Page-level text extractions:
======

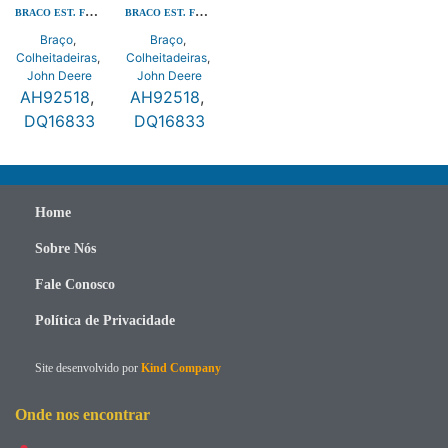
BRACO EST. FLEXIVEL
BRACO EST. FLEXIVEL
Braço
,
Braço
,
Colheitadeiras
,
Colheitadeiras
,
John Deere
John Deere
AH92518
,
AH92518
,
DQ16833
DQ16833
Home
Sobre Nós
Fale Conosco
Política de Privacidade
Site desenvolvido por
Kind Company
Onde nos encontrar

======

Go through the data and return every word of it verbatim, leaving out the pictures.

BRACO EST. FLEXIVEL
BRACO EST. FLEXIVEL
Braço
,
Braço
,
Colheitadeiras
,
Colheitadeiras
,
John Deere
John Deere
AH92518
,
AH92518
,
DQ16833
DQ16833
Home
Sobre Nós
Fale Conosco
Política de Privacidade
Site desenvolvido por
Kind Company
Onde nos encontrar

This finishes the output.